Well yes I do bang on a lot about the corn starch! But I make a terrible mess with it!


----------



## Becky Chittenden (Feb 4, 2009)

I have my cornstarch in a tin (like a cookie tin) and apply it with a kitchen brush, not a really stiff one (though I have used that too), but one with about inch long bristles.


----------



## Kathie (Jul 31, 2008)

I have been keeping mine in a ziplock bag but it got it in the zipper and then wouldn't close! So, I will have to try something else because I like to just pinch some in my fingers and then rub on the mat. I think it was Kara that mentioned once about using a toothbrush for putting under the eyes for the tear staining and I tried that and it works really well. The eye gunk kind of beaded up with the cornstarch and then could be brushed out later.


----------



## rdanielle (Sep 2, 2008)

You might look into the Chris Christensen Wood Pin Brush as it helps with dematting & the pins are smooth so they don't irritate the skin.
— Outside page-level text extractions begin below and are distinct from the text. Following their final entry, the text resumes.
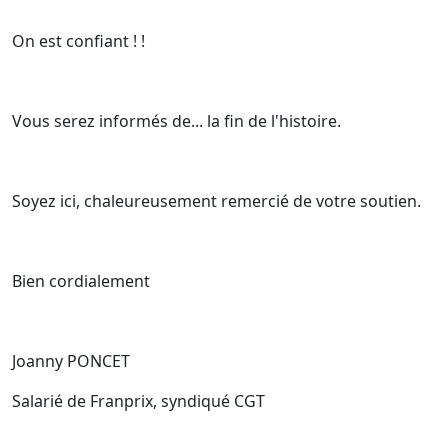
On est confiant ! !
Vous serez informés de... la fin de l'histoire.
Soyez ici, chaleureusement remercié de votre soutien.
Bien cordialement
Joanny PONCET
Salarié de Franprix, syndiqué CGT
I currently do the spoon method. I have an almost empty baby powder bottle that once I finish off I'll fill with baby powder. 

Most long haired dogs are destined for tangles if they air dry..


----------



## Thumper (Feb 18, 2007)

Yes, I do use the toothbrush for the eyes, sometimes I'll just use my finger if I'm too lazy to go get it out, but it works better than the finger application, much more evenly applied.

I have noticed the air dry is more prone to matting, You'd think it would be the other way around, the hair dryer would dry out the coat more, but doesn't seem to work that way, I bought a really nice human hair dryer that seems to work nicely on both of us 

Kara


----------